Consistent with previous reports (10, 11), we found that stressful life events and lower levels of social support were important risk factors. Our findings indicate that besides mental illness as a major risk factor for suicide among young people in rural China, other psychological, social, and cultural factors must play important roles, particularly in women. Future studies should explore the effects of constructs such as social integration (34), cultural values and norms such as face and impulsivity (35), and psychological strain (36, 37) on Chinese suicide.
The lower prevalence of mental illness among Chinese suicide victims provides a unique opportunity to explore possible interactions between mental disorders and other risk factors in suicide. Additive interactions were found between mental illness and lower levels of social support, but not with recent or long-term life events. Mental illness may increase an individual's vulnerability through damage to the ability to maintain existing social relationships, to develop new relationships, or to utilize social support.
One of the limitations of this study was size of the living comparison sample. The total number of living comparison subjects was too small for a detailed examination of the association between suicide and certain categories of mental disorders.

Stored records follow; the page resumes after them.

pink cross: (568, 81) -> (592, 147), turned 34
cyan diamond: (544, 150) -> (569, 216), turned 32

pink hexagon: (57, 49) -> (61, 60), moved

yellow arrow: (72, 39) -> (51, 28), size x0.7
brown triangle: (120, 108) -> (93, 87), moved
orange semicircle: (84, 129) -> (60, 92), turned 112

For instance, only two comparison subjects were diagnosed as having schizophrenia. This is probably also a major challenge in other psychological autopsy studies of suicide. In a recent similar study in Pakistan, only six of 100 living comparison subjects were diagnosed as having mental illness (38). Our suggestion for future studies would be to enroll multiple living comparison subjects for each suicide victim (e.g., using a 1:2 or 1:3 case-control design) to increase the number of comparison subjects with mental disorders.

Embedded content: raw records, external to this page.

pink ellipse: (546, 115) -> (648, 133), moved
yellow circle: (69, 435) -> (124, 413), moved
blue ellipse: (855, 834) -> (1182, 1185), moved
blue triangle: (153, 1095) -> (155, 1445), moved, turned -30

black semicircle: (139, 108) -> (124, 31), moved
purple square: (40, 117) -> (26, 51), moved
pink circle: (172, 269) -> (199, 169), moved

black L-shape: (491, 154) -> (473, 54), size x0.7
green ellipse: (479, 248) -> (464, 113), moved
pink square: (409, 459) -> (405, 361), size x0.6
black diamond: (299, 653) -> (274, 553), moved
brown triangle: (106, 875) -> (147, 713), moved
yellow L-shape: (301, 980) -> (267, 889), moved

Second, there are several methodological concerns in a case-control psychological autopsy study. The use of proxy informants, the retrospective data collection, the lack of blinding regarding case and comparison subjects, and the potential impact of bereavement and stigma against suicide and mental illness on reporting may have an impact on the reliability of the data. Also, our strategy of scheduling interviews with proxy informants for suicide victims 2 to 6 months after suicide clearly differed from our strategy with informants for living comparison subjects and could increase the risk of recall bias.

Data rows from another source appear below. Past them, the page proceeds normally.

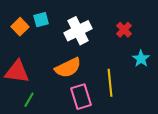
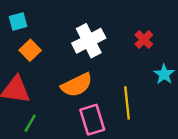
cyan square: (41, 20) -> (18, 22), moved
orange square: (20, 27) -> (30, 50), moved

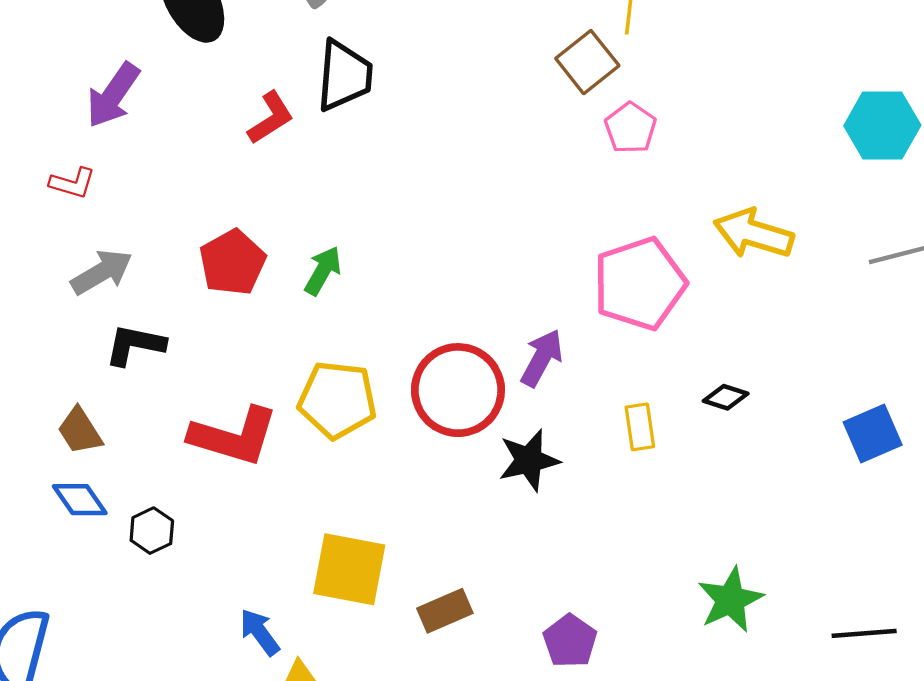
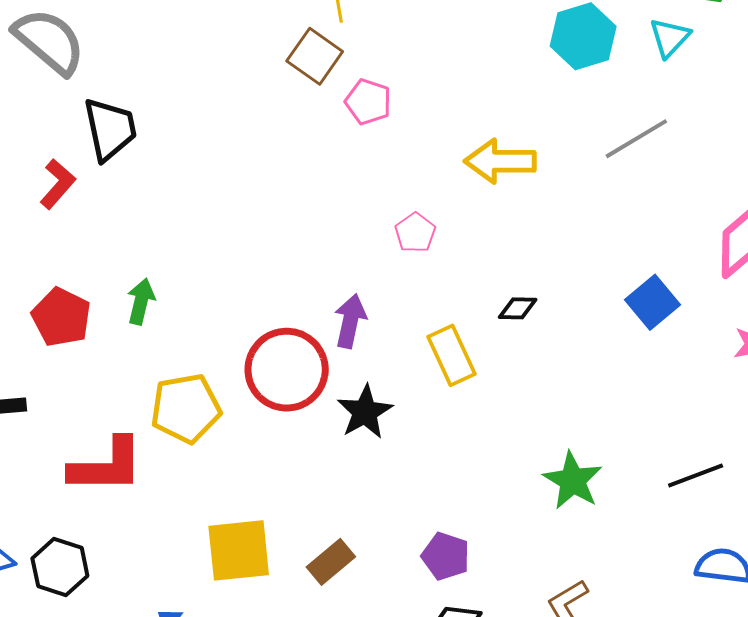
pink pentagon: (640, 284) -> (415, 233), size x0.5
yellow rectangle: (640, 427) -> (452, 355), size x1.4
black hexagon: (152, 531) -> (60, 567), size x1.4

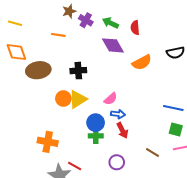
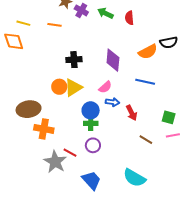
yellow line: (15, 23) -> (23, 23), moved
purple diamond: (113, 45) -> (113, 60), moved, turned 35
orange semicircle: (142, 62) -> (148, 52), moved
brown ellipse: (38, 70) -> (29, 109), moved
blue line: (173, 108) -> (145, 82), moved
red arrow: (122, 130) -> (132, 113), moved
purple circle: (117, 162) -> (93, 145), moved

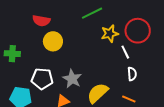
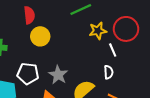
red semicircle: (41, 21) -> (29, 15), turned -108
white semicircle: (132, 74) -> (109, 72), moved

Third, because different groups of interviewers and psychiatrists had been working on data collection and diagnoses of mental disorder separately at various research sites for more than 2 years, the reliability of diagnoses across investigators, time, and location was a major challenge. However, the diagnoses made in this study are very likely reliable because of the efforts we put into training for all interviewers and psychiatrists, the excellent interrater reliability of diagnoses, and the fact that the prevalence of mental illness among suicide victims and comparison subjects did not differ significantly across research sites and across time.